Thursday, April 8, 2010

vent from the past


11/29/2005

I guess it’s time to get out some of the thoughts that have been swirling in my mind, if only to clear my head and press on with the business of the day.
Several weeks ago, I started to close in again and shut down my emotions. I get to a point where it appears that every effort that I am making becomes null and void. I reach out – put myself out there – because I feel in my heart that it’s the right thing to do. Be kind, be loving, extend a hand, breach the void, set aside the disappointment, put the needs of Jim first… It’s difficult at first because the motives are not trusted, but then there is usually a good spot when Jim realizes that he’s getting what he wants and there’s peace. It is only skin deep, however. When we get to the core issues and look at them, the relationship begins to break down again. I pull back because I get tired and fed up. I take my eyes off Jesus and start looking at the muck I’m in – and I get sucked into the pit.

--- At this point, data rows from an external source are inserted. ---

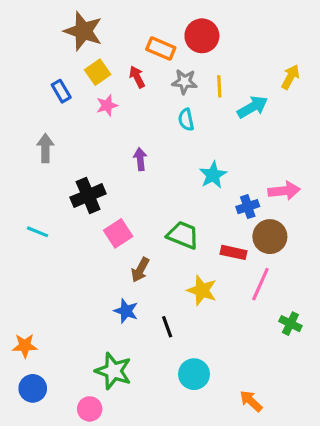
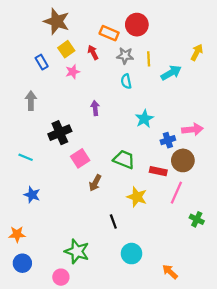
blue star: (126, 311) -> (32, 195), moved

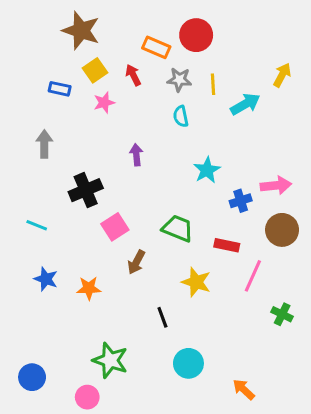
blue rectangle: (42, 62) -> (60, 89), turned -48
brown circle: (183, 160) -> (282, 230), moved
orange star: (17, 234) -> (89, 288), moved

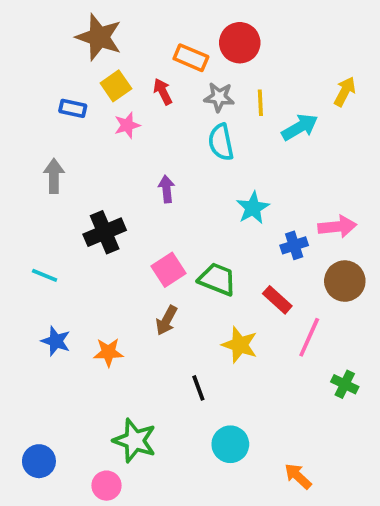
cyan semicircle: (181, 116) -> (221, 142), size x1.4
pink square: (115, 227) -> (168, 270), moved
red rectangle: (227, 245) -> (277, 300), turned 30

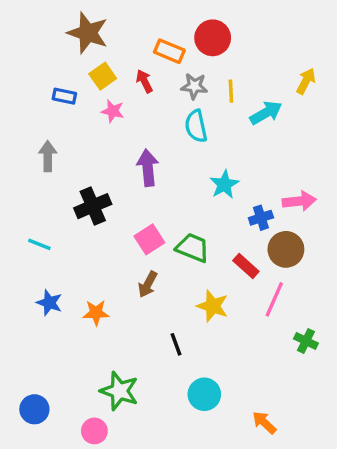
pink star: (127, 125) -> (113, 111), turned 30
purple arrow: (167, 189) -> (148, 168), size x1.5
brown circle: (345, 281) -> (286, 249), moved

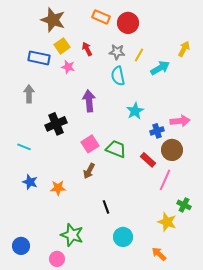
orange rectangle: (169, 51) -> (101, 17), moved
yellow line: (231, 91) -> (139, 55), turned 32
blue rectangle: (64, 96) -> (39, 58), size x1.5
yellow star: (213, 306) -> (167, 222), moved

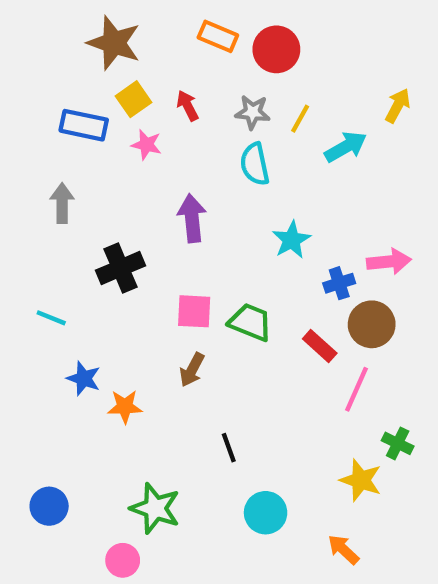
pink square: (90, 144) -> (194, 311), turned 36
blue star: (30, 182) -> (84, 378), moved
blue circle: (21, 246) -> (49, 506), moved

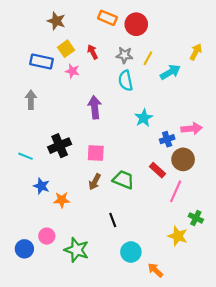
brown star: (114, 43) -> (56, 21), size x0.7
black cross: (120, 268) -> (60, 146), moved
green trapezoid: (250, 322) -> (123, 180), moved
orange arrow: (343, 549) -> (155, 270), moved
pink circle: (123, 560) -> (47, 236), moved

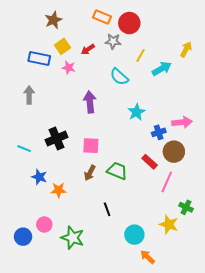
brown star: (56, 21) -> (53, 20), turned 30
red arrow: (93, 52) -> (88, 49), turned -96
gray star: (125, 55) -> (113, 41), moved
cyan semicircle: (126, 81) -> (119, 77), turned -36
cyan circle: (131, 252) -> (134, 235), moved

Jim is easily distracted onto a treadmill of self-improvement tactics that get him nowhere. Lately it’s been the new job opportunity which is going to set him straight. If he works hard at his job, he doesn’t have to look at what’s inside of him and he doesn’t have to deal with it. He doesn’t have to give up anything because he can apparently balance it with a lot of good effort – or maybe he thinks that once he is successful at his job, he’ll be able to give up the vices. The problem as he sees it – is that I’m not cooperating. He’s right in a way – I’m playing into his hands so to speak. Because I’ve withdrawn, I am providing veracity to all that he believes about me – I ignore him, I don’t respect him, I control everything, etc., etc. The thing is – he says this about me whenever he gets angry – even when I am doing everything I can to reach out to him. So, here I am, damned if I do and damned if I don’t. And here I am at the crux of the matter, Jim continues to spin a reality that makes him the underdog, that puts him under my heel in some way, a “whatever” -- “it doesn’t matter” mindset. His guilt puts me in a position of judge. Because I don’t condone his behavior and I call him to account, then I am judging him. If I ask him about how much money he is making or where he spends his evenings, then I’m saying that I’m better than him – that he is a sinner and I’m not – I’m judging. It’s a distraction technique – point the finger at me and I’ll just point it back to you. His guilt becomes resentment pointed full force at me. I continue to be the scapegoat for his self worth.

I don’t like to talk to Jim because everything I say is taken as an attack and responded to with defense and resentment. He quickly swirls into an emotional tailspin. Even talking about our children quickly becomes an emotionally charged exchange. I have given up – it’s just banging my head against a wall and I’d rather not.

I have never respected James. Never. I felt embarrassed by him very early in our relationship. There are a multitude of things that I dislike about him. I don’t like the way he thinks. I don’t like the way he relates to people. I don’t like what he does with his time. I don’t like – don’t even know – his friends. He is a poor judge of character. He shirks his responsibilities. It is so ironic that at just the point that I was figuring all this out so many years ago, I became pregnant. I trapped myself into a life sentence. Ever the optimist I thought it would all work out somehow.

Lately, I just tell the Lord about my frustrations and hope that he hears me. My hope is that he will provide some way out of this conundrum before I lose my sanity and before my family completely falls apart. I understand that suffering is necessary; I really do. I wonder how much of my suffering is self inflicted – have I tolerated too much? Is there no protection? Is there no treatment? Is there no rescue?